Garner was basically a child prodigy when it came to building backyard haunts and teaching himself robotics. As a teenager, he quit school to open his own production studio, and he spent years cutting his teeth on small, local projects until Disney took a chance on him.

Breaking through the notoriously insular world of Imagineering (then known as WED) was no easy feat, but Garner managed to get his foot in the door and eventually found himself contributing effects for Disneyland parades.

And, as they say, the rest is history. You pretty much can't go to a Disney park anywhere in the world without seeing some kind of creation that's come out of Garner Holt Productions since 1977.

Not the least of which is the "holiday" overlay on the Haunted Mansion, in which the classic dark ride coexists with an injection of characters from The Nightmare Before Christmas.

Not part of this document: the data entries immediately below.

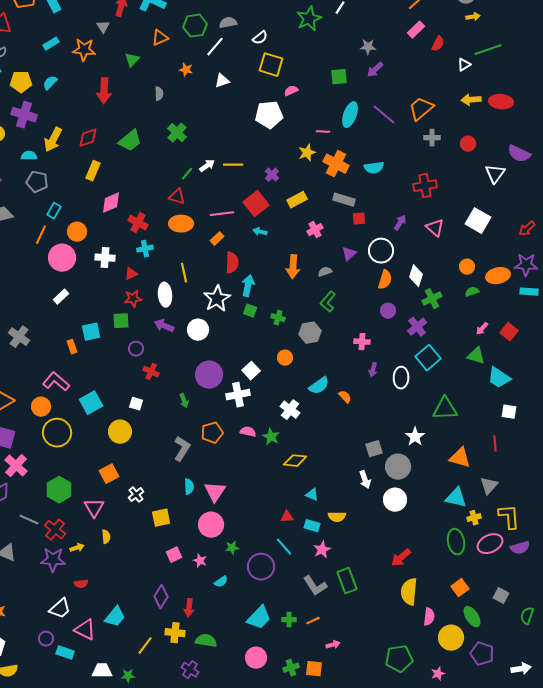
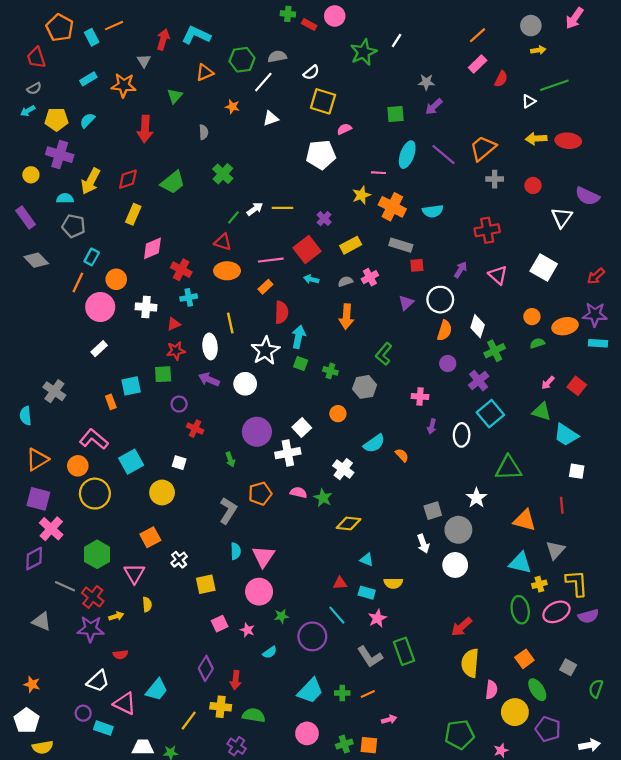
gray semicircle: (325, 272) -> (345, 281), moved

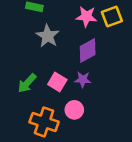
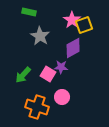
pink star: (86, 17) -> (72, 20), turned 30
yellow square: (112, 17) -> (84, 25), moved
purple star: (83, 80) -> (61, 67), moved

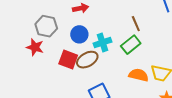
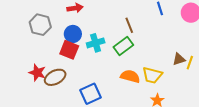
red star: (35, 47) -> (37, 73), moved
red square: (68, 59) -> (69, 50), moved
brown ellipse: (87, 60) -> (55, 77), moved

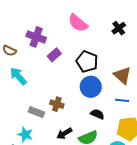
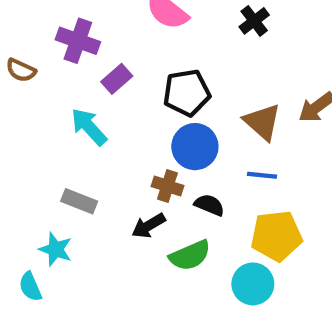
black pentagon: (87, 62) -> (187, 93), turned -30
cyan arrow: (18, 76) -> (89, 127), moved
brown cross: (57, 104) -> (167, 186), moved
black arrow: (64, 133) -> (149, 226), moved

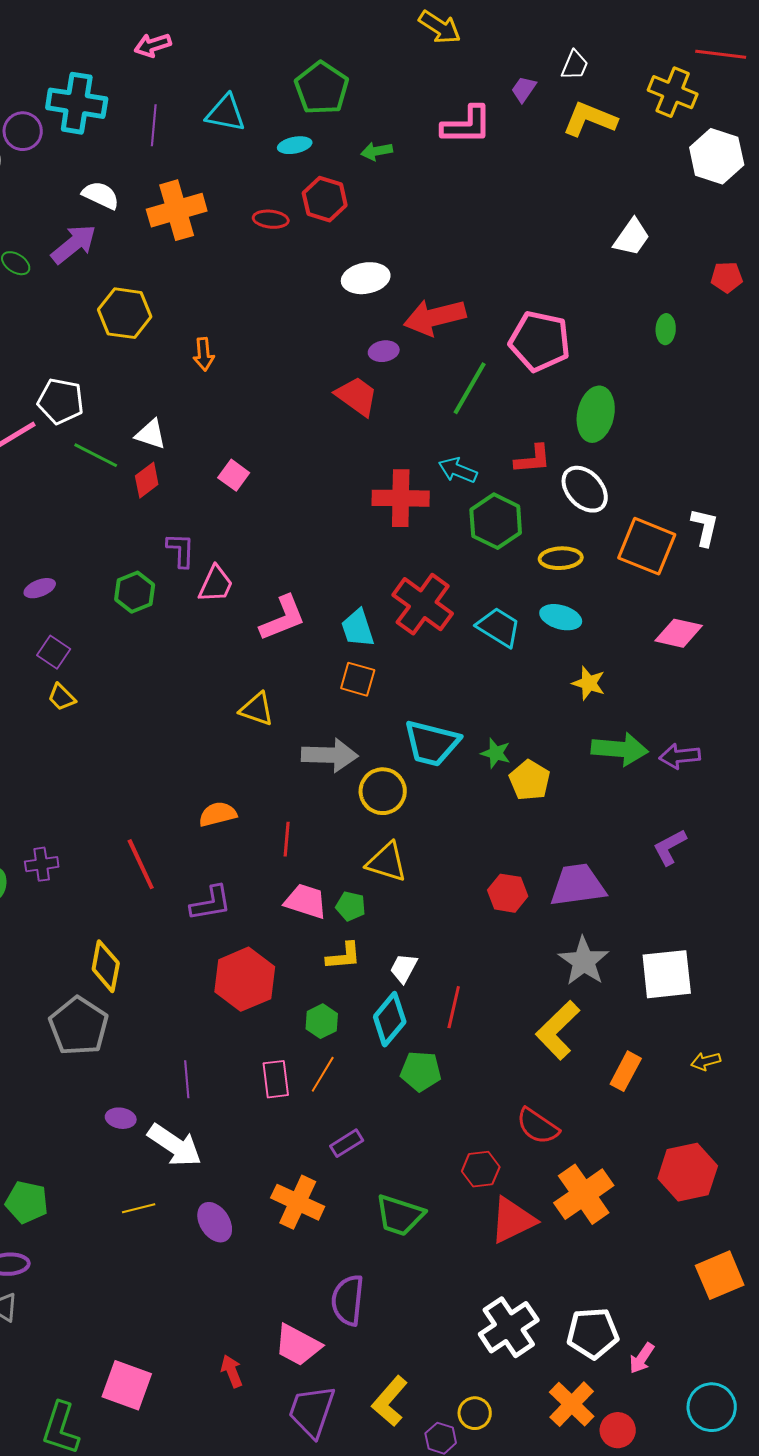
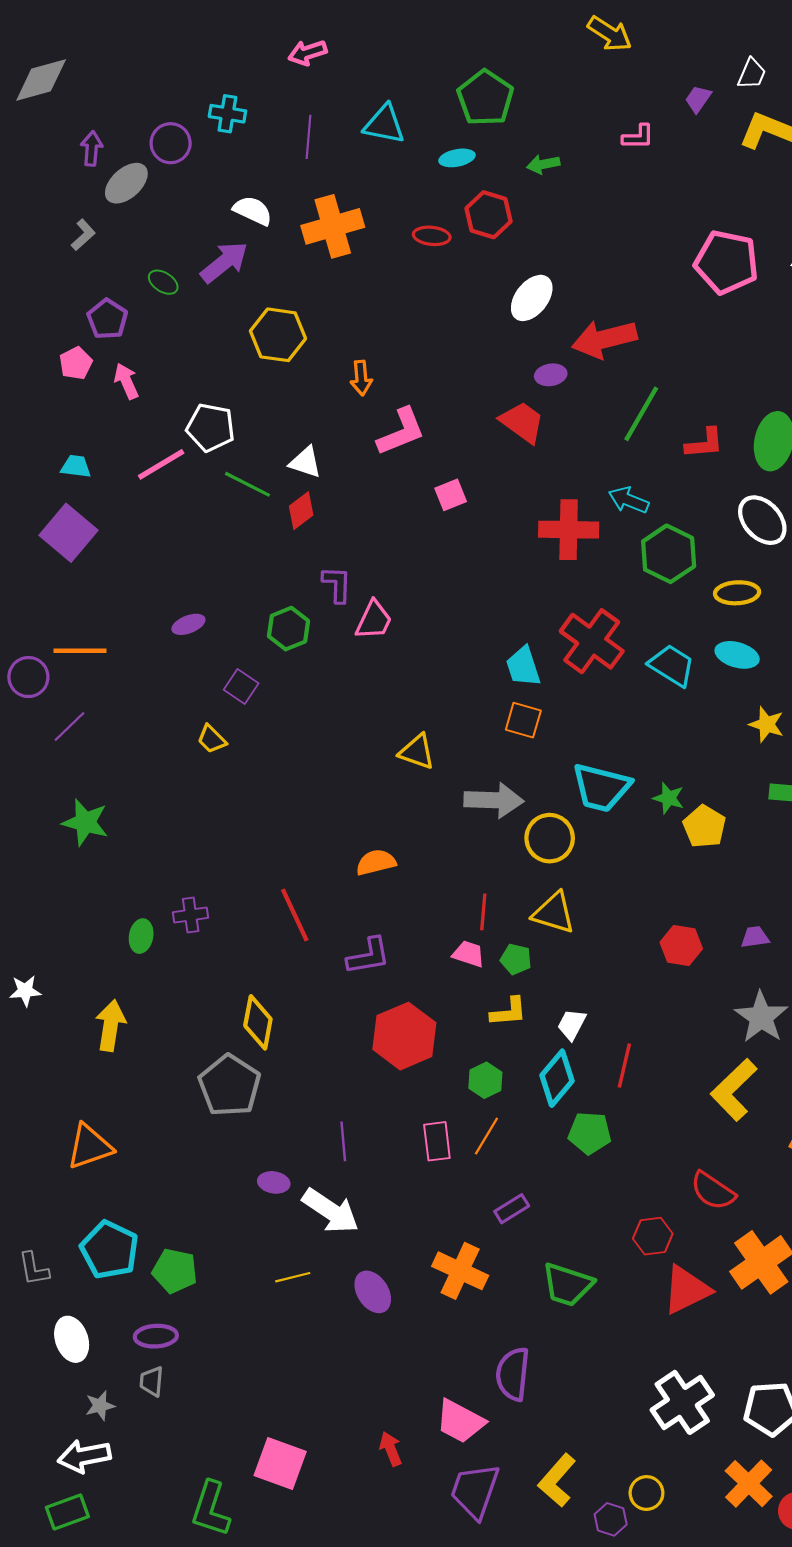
cyan cross: (77, 103) -> (227, 114), size x0.6
pink L-shape: (467, 125) -> (638, 137), size x0.6
white ellipse: (366, 278) -> (532, 298), turned -42
pink pentagon: (540, 341) -> (727, 262), moved
red L-shape: (533, 459) -> (704, 443), moved
pink square: (234, 475) -> (451, 495), moved, turned 32
pink L-shape: (283, 618) -> (401, 432), moved
purple square: (54, 652) -> (241, 686), moved
red line: (287, 839) -> (483, 912), moved
purple trapezoid: (578, 885) -> (755, 937), size x0.5
pink trapezoid: (306, 901) -> (469, 954), size x0.7

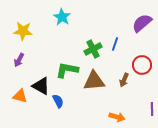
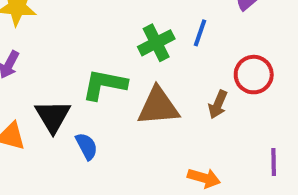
black triangle: (41, 86) -> (53, 116), turned 30

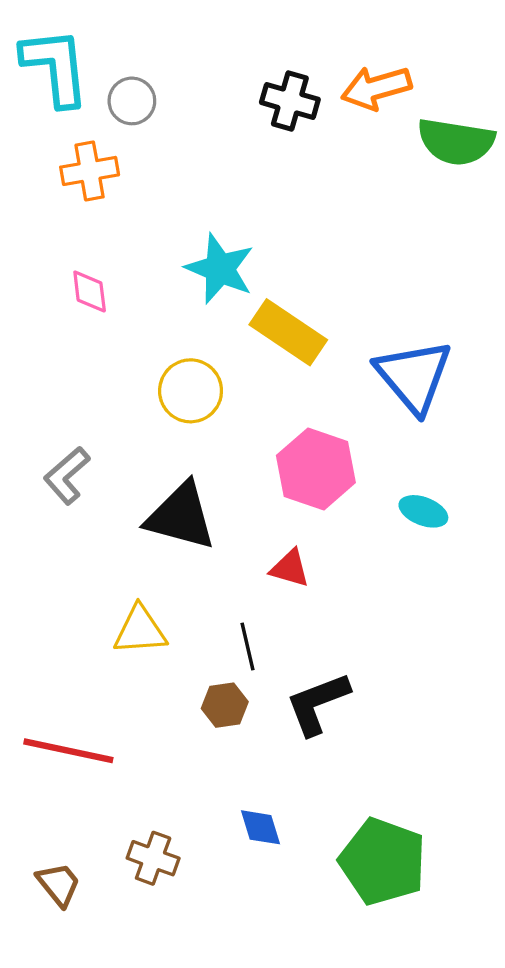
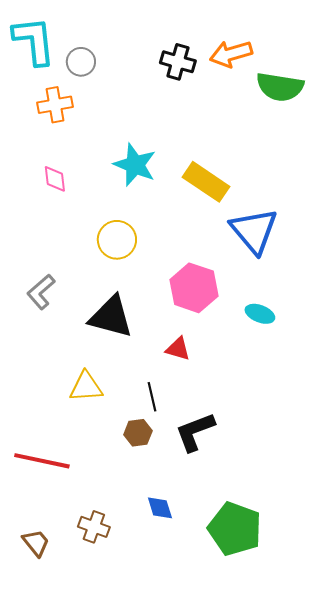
yellow rectangle: (288, 332) -> (206, 182), moved

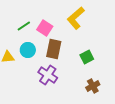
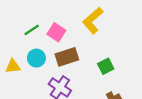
brown rectangle: (54, 49) -> (67, 57), turned 60

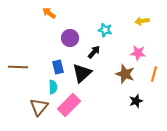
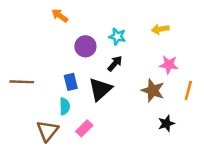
yellow arrow: (142, 21) -> (160, 29), moved
cyan star: (105, 30) -> (117, 37), moved
pink rectangle: (69, 105) -> (84, 128), size x0.6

And you can find GHP's work—be it pneumatic (a.k.a. compressed air cylinders), hydraulic, or electric—not just Disney-run theme parks, either, but also at some of the largest ones in over 34 countries throughout the world. That includes direct competitors to Disney, like Universal Studios and Knott's Berry Farm.

One of Garner's earliest inspirations was the animatronic Abraham Lincoln figure created by Walt Disney for the 1964/65 World's Fair—and, much to his delight I'm sure, he's now had a hand in upgrading and modernizing dear ol' Abe with a myriad of expressions that can send his face twisting every which way, with nary a squeak or a clatter.

From the beginning, Garner Holt has specialized in complex machines that make everything from historic personalities to Hollywood celebrities look alive. And the design and build of such magical movements depends on a delicate balance between technology and art.

Whether it's Ben Franklin or Mark Twain, each figure is comprised of high-pressure hydraulic actuator “muscles,” silicone skins, costumes, and hair—with each strand being plugged in individually (and often being derived from real human sources).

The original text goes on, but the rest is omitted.